== About this task ==
Report every line of the data that includes "oportunidad".
── Provided records ──
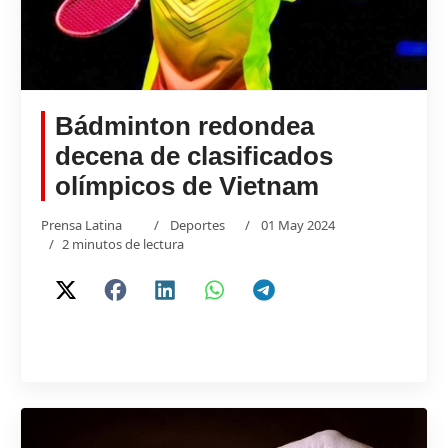
Bádminton redondea
decena de clasificados
olímpicos de Vietnam
Prensa Latina
Deportes
01 May 2024
2 minutos de lectura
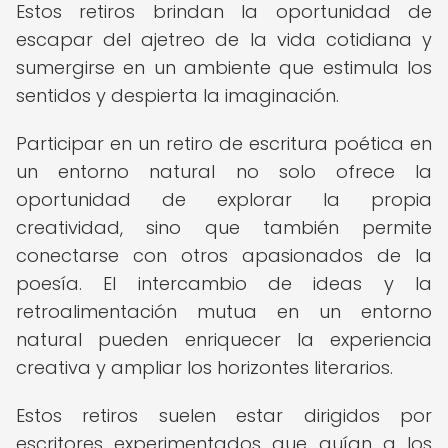
Estos retiros brindan la oportunidad de
escapar del ajetreo de la vida cotidiana y
sumergirse en un ambiente que estimula los
sentidos y despierta la imaginación.
Participar en un retiro de escritura poética en
un entorno natural no solo ofrece la
oportunidad de explorar la propia
creatividad, sino que también permite
conectarse con otros apasionados de la
poesía. El intercambio de ideas y la
retroalimentación mutua en un entorno
natural pueden enriquecer la experiencia
creativa y ampliar los horizontes literarios.
Estos retiros suelen estar dirigidos por
escritores experimentados que guían a los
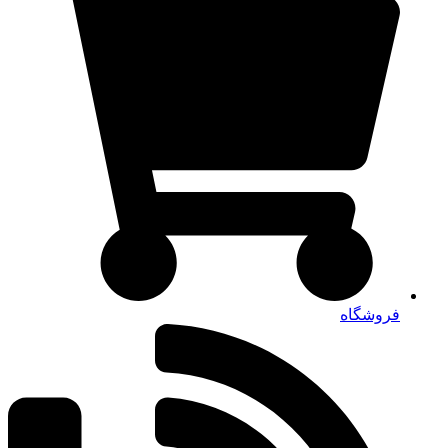
فروشگاه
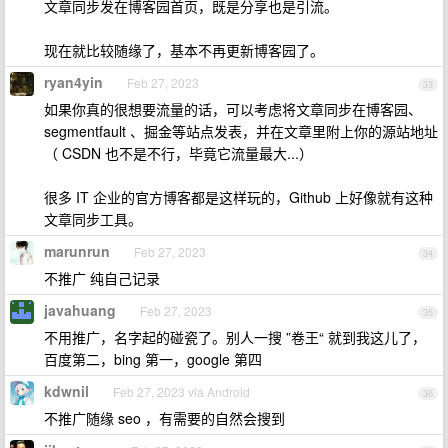
文章同步发在博客园首页，既是分享也是引流。
现在就比较随缘了，基本不再更新博客园了。
ryan4yin
Feb 27, 2023
33
如果你真的很想要流量的话，可以考虑将文章同步在博客园、
segmentfault 、掘金等站点发表，并在文章里附上你的源站地址
（ CSDN 也不是不行，毕竟它流量最大...）
很多 IT 企业的官方博客都是这样玩的，Github 上好像就有这种
文章同步工具。
marunrun
Feb 27, 2023
34
不推广 纯自己记录
javahuang
Feb 27, 2023
35
不用推广，名字起的碰瓷了。别人一搜 ”卷王“ 就到我这儿了，
百度第二，bing 第一，google 第四
kdwnil
Feb 27, 2023 via Android
36
不推广随缘 seo ，有需要的自然会搜到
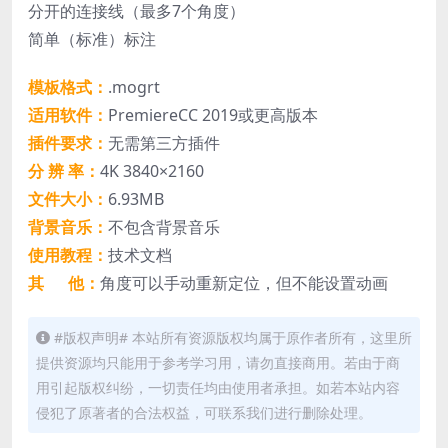
分开的连接线（最多7个角度）
简单（标准）标注
模板格式：
.mogrt
适用软件：
PremiereCC 2019或更高版本
插件要求：
无需第三方插件
分 辨 率：
4K 3840×2160
文件大小：
6.93MB
背景音乐：
不包含背景音乐
使用教程：
技术文档
其 他：
角度可以手动重新定位，但不能设置动画
#版权声明# 本站所有资源版权均属于原作者所有，这里所
提供资源均只能用于参考学习用，请勿直接商用。若由于商
用引起版权纠纷，一切责任均由使用者承担。如若本站内容
侵犯了原著者的合法权益，可联系我们进行删除处理。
───
== Your solution ==
Estos retiros brindan la oportunidad de
oportunidad de explorar la propia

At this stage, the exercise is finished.